6th year

Page created on January 17, 2023. Last updated on December 18, 2024 at 16:58

6th year is a very tiring year for many, me included. If you take all/most of your practices at POTE you’ll be bored a lot of the time, have a lot of free time, and not learn much in your practices. If you take practices abroad, you’ll have much less free time, but you’ll likely learn more. In either case, you also have your thesis to finish.

Due to its nature, 6th year must necessarily be differently organised for each student, making it difficult for me to come up with specific recommendations. I’d be done with the biggest and worst exams early, so one doesn’t have to worry about them later. I think you should put aside most time to study surgery and paediatrics, as those are the subjects with the most topics and which are the most unfamilliar to most students.

Also, mine was the last year not to have blood transfusion in 6th year, so I don’t know anything about that.

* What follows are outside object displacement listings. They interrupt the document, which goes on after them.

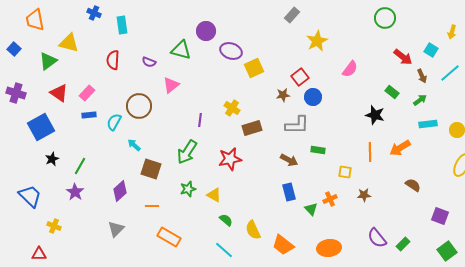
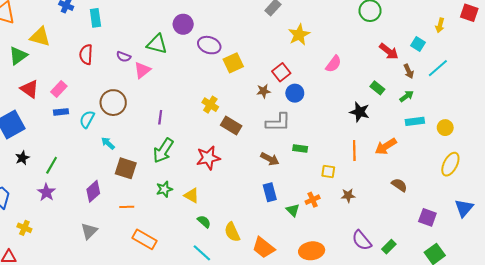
pink triangle: (171, 85) -> (142, 70), moved
purple line: (200, 120) -> (160, 117), moved
brown rectangle: (252, 128) -> (231, 126), turned 48

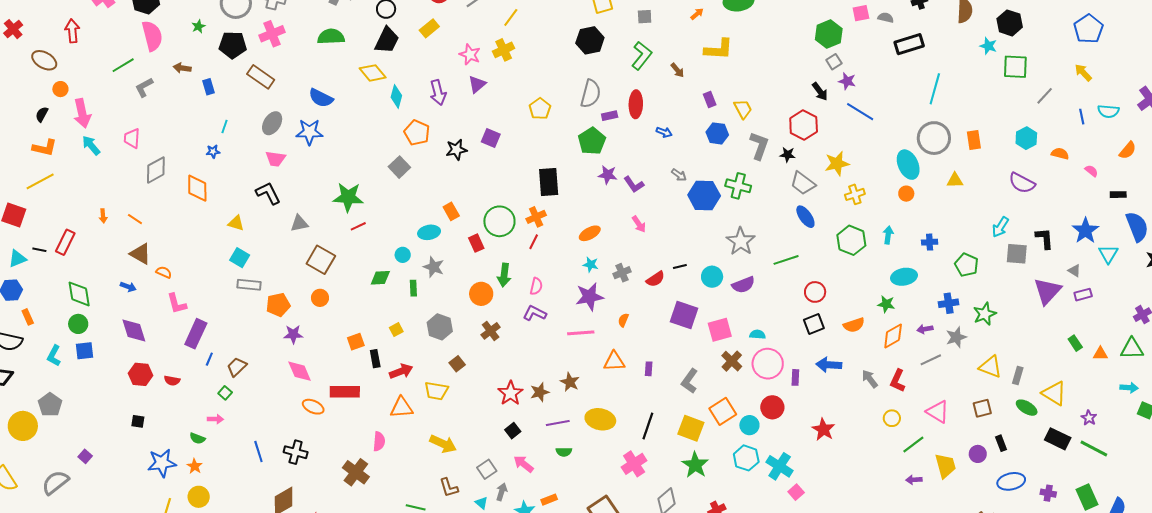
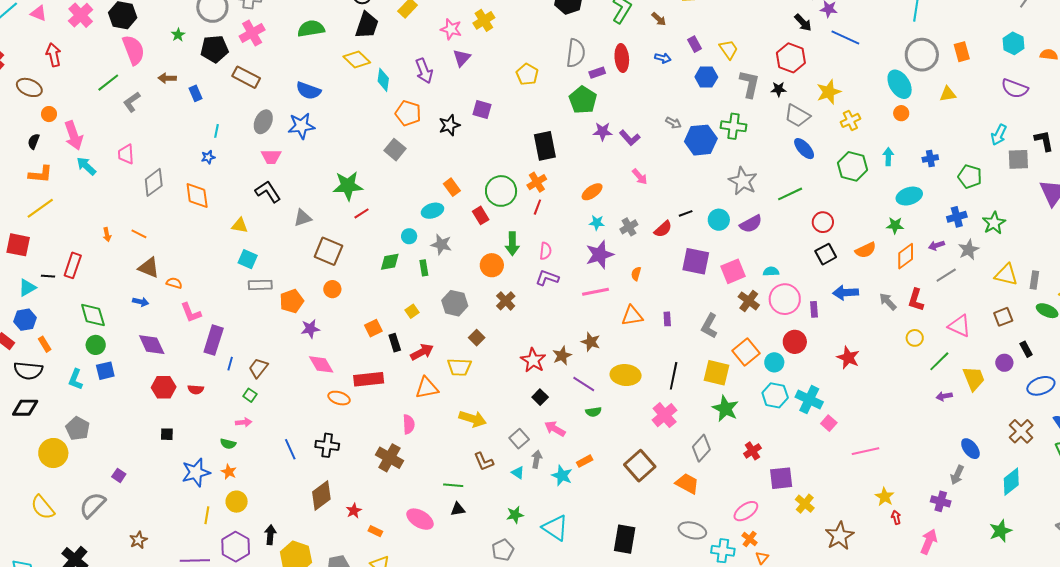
blue arrow: (664, 132) -> (663, 58), moved
purple line: (558, 423) -> (584, 384), turned 50

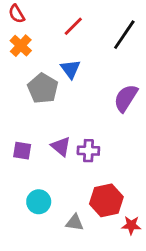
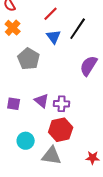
black line: (124, 35) -> (78, 29), moved
blue triangle: (70, 69) -> (54, 37), moved
red hexagon: (106, 200) -> (61, 130), moved
gray triangle: (75, 222) -> (52, 156), size x1.5

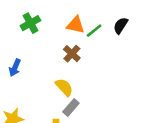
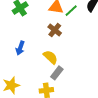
blue arrow: (15, 68) -> (20, 48), moved

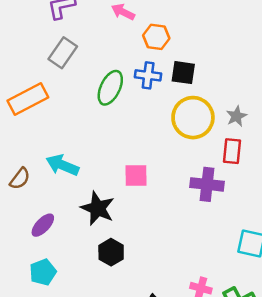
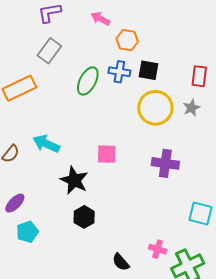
red rectangle: (232, 151) -> (199, 76), moved
purple ellipse: (43, 225) -> (15, 203), moved

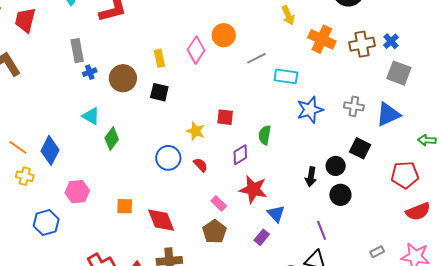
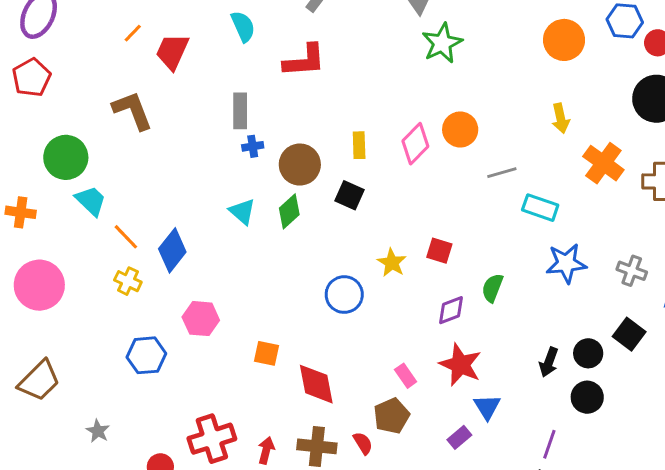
green diamond: (112, 139) -> (289, 211), moved
red semicircle: (201, 165) -> (363, 443), moved
purple line: (322, 230) -> (549, 444), turned 30

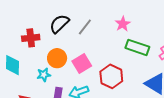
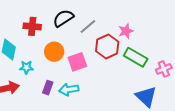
cyan star: (44, 75) -> (26, 67), moved
red hexagon: (111, 76) -> (107, 47), moved

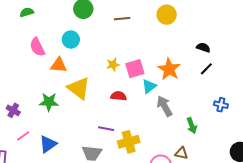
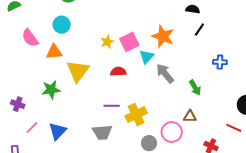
yellow triangle: (79, 88) -> (78, 71), turned 40

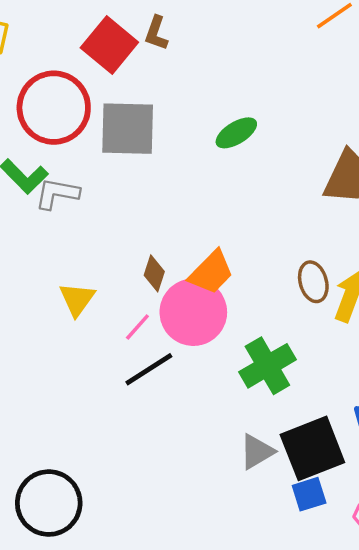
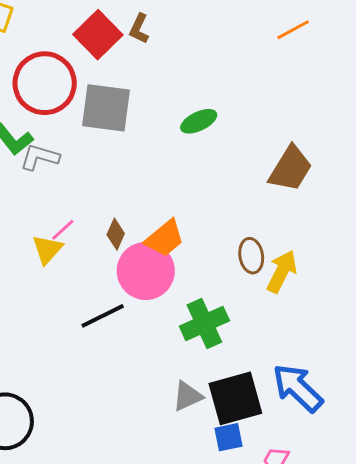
pink line: (137, 327) -> (63, 230), moved

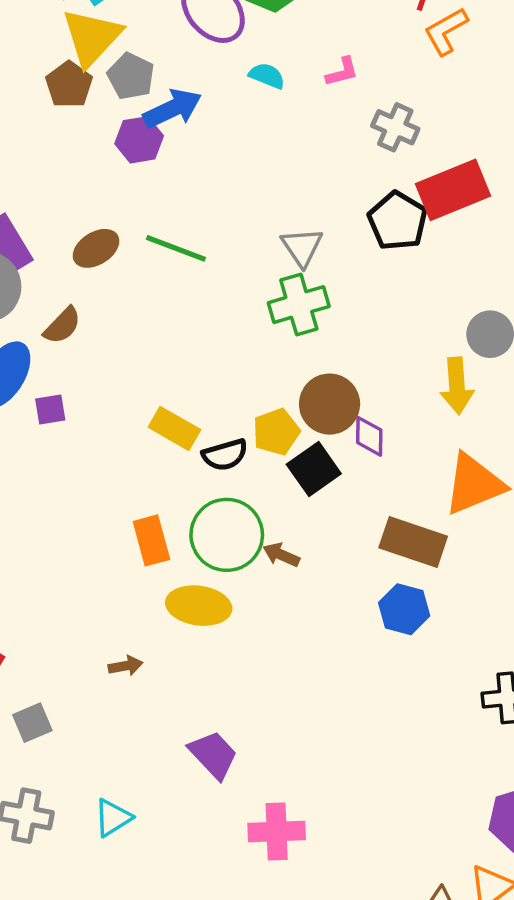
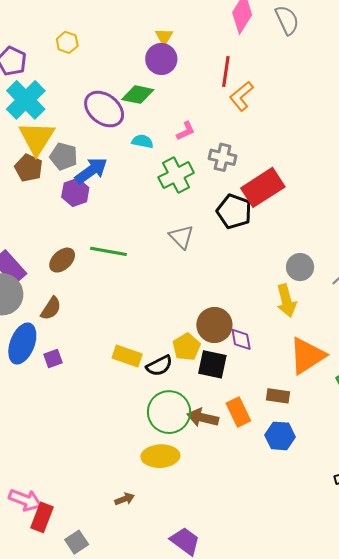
green cross: (299, 305) -> (176, 175), moved
black square: (314, 469) -> (212, 364), turned -32
orange rectangle: (151, 540) -> (238, 412), moved
brown rectangle: (413, 542) -> (278, 396), size x0.6
brown arrow: (281, 555) -> (203, 418), size x1.4

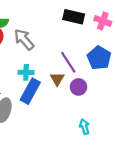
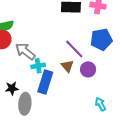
gray arrow: (24, 39) -> (25, 51), moved
blue pentagon: (99, 58) -> (101, 40), turned -30

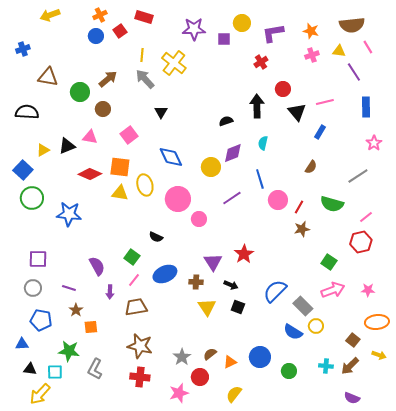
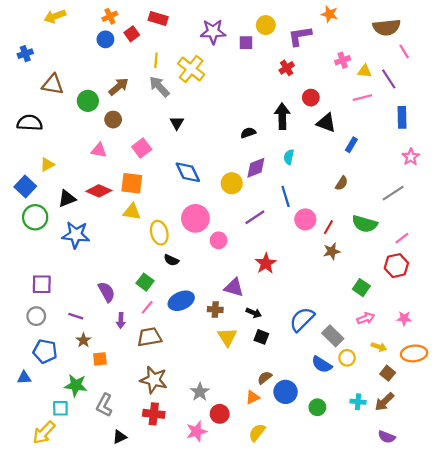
orange star: (311, 31) -> (329, 14), moved
yellow triangle: (339, 51) -> (365, 71), moved
pink line: (325, 102) -> (362, 98), moved
black triangle: (297, 112) -> (326, 123), turned -30
black triangle: (67, 146) -> (67, 199), moved
yellow ellipse: (145, 185) -> (159, 233), moved
red star: (244, 254) -> (266, 263), moved
purple triangle: (213, 262) -> (234, 288), turned -42
pink arrow: (333, 290) -> (366, 318), size x0.7
brown semicircle: (210, 354) -> (265, 378), moved
yellow arrow: (379, 355) -> (379, 347), moved
black triangle: (30, 369) -> (120, 437), moved, turned -32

As always, no matter how much you study, be prepared that you probably will be asked something you’ve never studied, although that’s not a deal-breaker. Also, for many of these exams, keep in mind that just because it feels like you don’t know anything/enough, it doesn’t mean that it’s true. You might’ve caught on to this by now, having studied 5+ years at POTE, but please keep it in mind.

Internal medicine

Internal medicine should be the biggest exam of 6th year, but in practice it isn’t. The exam varies wildly depending on whether you have it in the 1st or 2nd department of internal medicine. In the 2nd department, one is almost exclusively asked diabetology, nephrology, and some superficial cardiology, while the exam at 1st department covers more of the internal medicine curriculum.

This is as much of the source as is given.